▶ **BRIEF**
The line containing "As an outsider, I" marks the end: write out exactly every line from the first line of the data below through that line, and only those.

╭─ INPUT DATA

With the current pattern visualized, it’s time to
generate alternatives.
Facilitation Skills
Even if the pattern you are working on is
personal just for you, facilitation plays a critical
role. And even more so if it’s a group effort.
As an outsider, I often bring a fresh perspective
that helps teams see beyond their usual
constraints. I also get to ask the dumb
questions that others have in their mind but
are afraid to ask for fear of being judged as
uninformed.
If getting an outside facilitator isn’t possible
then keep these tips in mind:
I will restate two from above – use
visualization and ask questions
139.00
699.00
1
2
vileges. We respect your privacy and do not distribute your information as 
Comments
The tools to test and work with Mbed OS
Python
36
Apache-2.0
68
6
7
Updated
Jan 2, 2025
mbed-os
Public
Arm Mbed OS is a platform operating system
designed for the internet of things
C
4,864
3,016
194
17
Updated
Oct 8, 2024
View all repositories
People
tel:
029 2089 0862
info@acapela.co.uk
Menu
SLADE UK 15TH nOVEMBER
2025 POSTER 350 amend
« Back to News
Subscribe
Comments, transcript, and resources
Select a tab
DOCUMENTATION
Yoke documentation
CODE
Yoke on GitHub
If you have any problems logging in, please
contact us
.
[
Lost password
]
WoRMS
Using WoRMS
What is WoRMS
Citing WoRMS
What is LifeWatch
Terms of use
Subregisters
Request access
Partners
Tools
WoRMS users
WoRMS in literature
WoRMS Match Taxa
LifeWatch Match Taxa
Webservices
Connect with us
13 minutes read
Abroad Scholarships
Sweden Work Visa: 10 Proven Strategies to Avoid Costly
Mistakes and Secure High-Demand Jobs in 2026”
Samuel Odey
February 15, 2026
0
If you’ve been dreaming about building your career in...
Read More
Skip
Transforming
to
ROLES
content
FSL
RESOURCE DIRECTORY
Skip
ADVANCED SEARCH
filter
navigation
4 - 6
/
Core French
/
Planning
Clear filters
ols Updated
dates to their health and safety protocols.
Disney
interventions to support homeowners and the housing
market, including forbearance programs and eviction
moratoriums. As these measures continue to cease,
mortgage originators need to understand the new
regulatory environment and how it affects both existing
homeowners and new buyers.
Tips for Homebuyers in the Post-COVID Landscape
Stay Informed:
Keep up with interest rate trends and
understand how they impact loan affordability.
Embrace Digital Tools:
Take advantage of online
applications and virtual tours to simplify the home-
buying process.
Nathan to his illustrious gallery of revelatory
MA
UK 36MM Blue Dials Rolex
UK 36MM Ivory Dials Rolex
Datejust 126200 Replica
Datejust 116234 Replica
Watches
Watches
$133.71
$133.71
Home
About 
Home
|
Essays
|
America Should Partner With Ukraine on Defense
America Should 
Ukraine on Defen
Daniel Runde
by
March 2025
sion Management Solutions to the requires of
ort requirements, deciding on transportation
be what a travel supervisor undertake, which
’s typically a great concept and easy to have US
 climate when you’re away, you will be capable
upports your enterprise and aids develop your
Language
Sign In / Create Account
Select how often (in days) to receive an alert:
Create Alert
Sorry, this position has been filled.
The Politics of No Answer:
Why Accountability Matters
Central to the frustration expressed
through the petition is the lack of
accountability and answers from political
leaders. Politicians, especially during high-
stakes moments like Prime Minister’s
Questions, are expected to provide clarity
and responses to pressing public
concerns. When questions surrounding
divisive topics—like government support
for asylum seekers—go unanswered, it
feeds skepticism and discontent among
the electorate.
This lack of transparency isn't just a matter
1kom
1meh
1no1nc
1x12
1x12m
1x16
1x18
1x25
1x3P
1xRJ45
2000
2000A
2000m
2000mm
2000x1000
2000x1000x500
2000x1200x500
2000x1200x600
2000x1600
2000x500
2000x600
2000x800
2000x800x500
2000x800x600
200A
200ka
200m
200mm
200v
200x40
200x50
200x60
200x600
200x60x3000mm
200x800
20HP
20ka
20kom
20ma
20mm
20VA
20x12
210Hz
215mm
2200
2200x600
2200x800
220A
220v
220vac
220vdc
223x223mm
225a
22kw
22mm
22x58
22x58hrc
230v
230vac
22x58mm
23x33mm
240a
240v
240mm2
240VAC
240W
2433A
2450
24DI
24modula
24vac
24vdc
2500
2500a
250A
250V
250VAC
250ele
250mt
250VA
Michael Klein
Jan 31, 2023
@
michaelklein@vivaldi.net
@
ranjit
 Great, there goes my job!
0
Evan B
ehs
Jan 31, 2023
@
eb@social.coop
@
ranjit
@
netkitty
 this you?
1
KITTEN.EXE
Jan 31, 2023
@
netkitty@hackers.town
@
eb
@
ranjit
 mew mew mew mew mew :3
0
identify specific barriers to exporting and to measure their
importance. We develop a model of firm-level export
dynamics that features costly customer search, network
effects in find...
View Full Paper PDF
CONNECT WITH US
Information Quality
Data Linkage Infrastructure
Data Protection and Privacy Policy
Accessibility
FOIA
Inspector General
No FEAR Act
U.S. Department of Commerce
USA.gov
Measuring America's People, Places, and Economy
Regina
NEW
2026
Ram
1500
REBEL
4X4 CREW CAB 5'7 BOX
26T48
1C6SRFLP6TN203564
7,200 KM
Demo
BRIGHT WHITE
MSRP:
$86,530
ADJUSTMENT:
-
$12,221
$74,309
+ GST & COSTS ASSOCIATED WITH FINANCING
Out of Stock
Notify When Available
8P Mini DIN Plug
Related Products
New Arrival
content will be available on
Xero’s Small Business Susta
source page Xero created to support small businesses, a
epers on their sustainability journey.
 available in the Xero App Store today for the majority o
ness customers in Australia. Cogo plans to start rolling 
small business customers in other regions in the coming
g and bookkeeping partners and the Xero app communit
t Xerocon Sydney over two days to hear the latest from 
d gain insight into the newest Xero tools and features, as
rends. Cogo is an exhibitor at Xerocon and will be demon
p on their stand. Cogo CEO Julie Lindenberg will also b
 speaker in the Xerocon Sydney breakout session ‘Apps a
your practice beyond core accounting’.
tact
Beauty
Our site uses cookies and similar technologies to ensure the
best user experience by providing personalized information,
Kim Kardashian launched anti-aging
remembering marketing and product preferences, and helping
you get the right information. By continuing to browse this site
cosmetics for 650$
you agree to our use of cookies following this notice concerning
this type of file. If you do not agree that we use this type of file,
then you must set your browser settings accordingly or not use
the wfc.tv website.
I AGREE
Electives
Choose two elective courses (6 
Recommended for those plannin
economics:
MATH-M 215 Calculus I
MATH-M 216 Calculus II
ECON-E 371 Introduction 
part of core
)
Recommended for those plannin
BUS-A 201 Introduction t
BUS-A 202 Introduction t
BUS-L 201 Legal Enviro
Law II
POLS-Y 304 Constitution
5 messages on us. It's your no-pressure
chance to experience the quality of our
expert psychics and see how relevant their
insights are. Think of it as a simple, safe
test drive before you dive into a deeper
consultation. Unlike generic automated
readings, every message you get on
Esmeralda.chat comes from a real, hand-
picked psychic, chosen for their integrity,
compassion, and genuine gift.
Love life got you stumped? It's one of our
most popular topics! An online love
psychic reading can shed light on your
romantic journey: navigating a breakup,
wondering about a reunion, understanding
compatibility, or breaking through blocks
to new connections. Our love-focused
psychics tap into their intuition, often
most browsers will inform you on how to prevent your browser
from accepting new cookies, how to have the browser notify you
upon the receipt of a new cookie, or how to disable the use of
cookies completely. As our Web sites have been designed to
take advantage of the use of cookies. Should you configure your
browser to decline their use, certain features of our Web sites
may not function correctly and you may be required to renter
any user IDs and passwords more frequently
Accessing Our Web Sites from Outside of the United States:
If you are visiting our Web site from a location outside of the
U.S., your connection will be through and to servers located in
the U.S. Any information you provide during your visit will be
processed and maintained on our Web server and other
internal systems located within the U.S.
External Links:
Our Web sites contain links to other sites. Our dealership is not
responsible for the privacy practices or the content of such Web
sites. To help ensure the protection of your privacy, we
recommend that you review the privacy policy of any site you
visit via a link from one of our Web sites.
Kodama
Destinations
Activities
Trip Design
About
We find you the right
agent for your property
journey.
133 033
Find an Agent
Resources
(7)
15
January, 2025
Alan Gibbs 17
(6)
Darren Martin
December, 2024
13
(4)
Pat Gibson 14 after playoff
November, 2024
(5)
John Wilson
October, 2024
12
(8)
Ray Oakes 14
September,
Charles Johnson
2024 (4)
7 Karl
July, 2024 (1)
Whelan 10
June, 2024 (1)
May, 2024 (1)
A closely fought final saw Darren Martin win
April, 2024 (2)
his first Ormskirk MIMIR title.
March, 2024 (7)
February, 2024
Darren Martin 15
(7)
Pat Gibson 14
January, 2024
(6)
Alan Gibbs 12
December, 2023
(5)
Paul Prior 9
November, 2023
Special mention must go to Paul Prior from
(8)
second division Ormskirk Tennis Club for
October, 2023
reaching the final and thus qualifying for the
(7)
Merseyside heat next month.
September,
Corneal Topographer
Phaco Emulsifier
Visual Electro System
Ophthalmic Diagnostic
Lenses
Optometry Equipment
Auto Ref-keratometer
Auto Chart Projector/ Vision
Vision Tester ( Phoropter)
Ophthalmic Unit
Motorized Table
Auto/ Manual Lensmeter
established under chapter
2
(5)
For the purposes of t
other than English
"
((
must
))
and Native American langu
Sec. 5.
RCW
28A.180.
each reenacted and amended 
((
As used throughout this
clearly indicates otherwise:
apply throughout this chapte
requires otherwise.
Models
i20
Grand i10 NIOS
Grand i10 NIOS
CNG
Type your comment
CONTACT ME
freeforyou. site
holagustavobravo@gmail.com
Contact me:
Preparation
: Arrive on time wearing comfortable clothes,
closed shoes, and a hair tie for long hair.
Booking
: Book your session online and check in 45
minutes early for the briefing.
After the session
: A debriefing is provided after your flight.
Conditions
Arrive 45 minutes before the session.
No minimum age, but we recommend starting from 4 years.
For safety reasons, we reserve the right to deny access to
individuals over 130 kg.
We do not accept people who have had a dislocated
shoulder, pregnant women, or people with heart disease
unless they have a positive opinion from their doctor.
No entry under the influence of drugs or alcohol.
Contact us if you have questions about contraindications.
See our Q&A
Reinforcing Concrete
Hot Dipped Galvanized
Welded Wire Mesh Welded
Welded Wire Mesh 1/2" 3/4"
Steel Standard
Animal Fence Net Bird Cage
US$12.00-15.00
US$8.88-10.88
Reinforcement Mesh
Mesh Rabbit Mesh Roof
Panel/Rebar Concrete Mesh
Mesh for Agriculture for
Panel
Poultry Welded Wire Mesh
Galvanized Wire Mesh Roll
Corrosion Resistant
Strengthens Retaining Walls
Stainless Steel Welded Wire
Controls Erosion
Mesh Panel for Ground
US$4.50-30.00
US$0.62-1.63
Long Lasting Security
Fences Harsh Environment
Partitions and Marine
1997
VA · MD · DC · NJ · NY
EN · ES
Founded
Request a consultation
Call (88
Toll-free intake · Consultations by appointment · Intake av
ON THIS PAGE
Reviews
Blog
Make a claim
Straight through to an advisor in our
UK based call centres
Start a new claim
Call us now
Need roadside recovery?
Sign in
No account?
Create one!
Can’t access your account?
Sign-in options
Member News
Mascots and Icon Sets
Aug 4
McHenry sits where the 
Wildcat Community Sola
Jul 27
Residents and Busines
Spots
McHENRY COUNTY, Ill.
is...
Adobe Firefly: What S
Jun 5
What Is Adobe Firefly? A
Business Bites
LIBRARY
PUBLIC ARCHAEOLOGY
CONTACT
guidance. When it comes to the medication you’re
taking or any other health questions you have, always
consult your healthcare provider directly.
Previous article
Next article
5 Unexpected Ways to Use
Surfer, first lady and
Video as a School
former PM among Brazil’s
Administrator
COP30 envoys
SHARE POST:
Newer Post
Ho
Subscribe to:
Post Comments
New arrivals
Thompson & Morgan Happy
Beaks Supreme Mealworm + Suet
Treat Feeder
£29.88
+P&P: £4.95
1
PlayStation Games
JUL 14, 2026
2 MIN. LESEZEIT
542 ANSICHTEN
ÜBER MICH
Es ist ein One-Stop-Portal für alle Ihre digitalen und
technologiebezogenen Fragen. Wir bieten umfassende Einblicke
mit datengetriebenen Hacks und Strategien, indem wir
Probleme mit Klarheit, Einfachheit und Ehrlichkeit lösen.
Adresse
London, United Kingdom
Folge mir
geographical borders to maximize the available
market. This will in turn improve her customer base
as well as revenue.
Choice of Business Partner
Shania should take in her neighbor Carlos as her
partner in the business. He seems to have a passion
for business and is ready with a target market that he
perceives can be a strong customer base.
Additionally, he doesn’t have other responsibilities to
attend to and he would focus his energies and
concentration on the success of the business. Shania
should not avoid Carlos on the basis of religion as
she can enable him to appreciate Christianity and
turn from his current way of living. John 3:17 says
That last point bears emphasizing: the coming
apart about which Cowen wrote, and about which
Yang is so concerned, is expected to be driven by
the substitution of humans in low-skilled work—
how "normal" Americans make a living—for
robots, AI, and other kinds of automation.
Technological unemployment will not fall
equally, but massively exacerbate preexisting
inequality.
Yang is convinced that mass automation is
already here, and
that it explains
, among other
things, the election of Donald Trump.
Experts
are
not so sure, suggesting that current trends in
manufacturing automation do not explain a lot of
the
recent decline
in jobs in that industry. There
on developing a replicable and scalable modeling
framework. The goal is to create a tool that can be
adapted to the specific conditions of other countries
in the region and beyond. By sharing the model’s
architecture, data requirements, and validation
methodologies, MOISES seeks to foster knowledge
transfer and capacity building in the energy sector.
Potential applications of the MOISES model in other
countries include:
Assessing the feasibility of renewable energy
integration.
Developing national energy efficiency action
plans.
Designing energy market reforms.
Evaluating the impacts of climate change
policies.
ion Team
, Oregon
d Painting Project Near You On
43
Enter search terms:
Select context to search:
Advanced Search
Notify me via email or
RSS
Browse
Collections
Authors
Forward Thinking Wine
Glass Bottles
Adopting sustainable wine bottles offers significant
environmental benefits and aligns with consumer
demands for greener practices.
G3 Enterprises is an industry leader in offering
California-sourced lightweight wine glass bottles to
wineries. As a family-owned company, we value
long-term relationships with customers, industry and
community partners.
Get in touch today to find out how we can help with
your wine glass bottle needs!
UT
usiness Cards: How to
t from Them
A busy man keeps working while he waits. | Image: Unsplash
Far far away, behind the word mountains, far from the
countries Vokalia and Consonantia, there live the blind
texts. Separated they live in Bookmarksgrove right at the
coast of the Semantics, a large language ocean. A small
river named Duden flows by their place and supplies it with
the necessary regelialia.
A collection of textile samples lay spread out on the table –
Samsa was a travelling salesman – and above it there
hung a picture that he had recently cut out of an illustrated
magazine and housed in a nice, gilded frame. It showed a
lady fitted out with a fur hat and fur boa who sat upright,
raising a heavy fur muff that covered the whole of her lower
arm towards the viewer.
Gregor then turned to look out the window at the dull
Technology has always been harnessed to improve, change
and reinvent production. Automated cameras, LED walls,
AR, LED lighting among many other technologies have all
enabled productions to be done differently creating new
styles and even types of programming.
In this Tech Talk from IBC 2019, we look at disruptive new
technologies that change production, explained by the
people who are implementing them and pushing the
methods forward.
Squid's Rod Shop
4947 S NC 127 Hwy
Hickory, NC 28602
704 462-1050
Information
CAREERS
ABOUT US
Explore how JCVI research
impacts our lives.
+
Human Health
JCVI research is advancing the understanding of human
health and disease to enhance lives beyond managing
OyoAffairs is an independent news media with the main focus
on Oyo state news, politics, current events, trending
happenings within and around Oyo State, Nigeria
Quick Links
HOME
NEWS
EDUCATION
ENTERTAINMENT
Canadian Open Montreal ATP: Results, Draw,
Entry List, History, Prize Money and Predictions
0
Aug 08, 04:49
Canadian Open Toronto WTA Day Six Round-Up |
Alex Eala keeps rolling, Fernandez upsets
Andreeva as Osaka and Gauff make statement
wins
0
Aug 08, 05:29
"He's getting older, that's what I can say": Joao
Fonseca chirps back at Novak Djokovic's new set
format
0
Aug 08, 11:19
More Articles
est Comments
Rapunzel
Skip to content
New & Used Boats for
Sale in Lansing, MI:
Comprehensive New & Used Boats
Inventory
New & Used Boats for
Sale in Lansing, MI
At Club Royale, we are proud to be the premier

╰─

▶ **EXERCISE OUTPUT**
With the current pattern visualized, it’s time to
generate alternatives.
Facilitation Skills
Even if the pattern you are working on is
personal just for you, facilitation plays a critical
role. And even more so if it’s a group effort.
As an outsider, I often bring a fresh perspective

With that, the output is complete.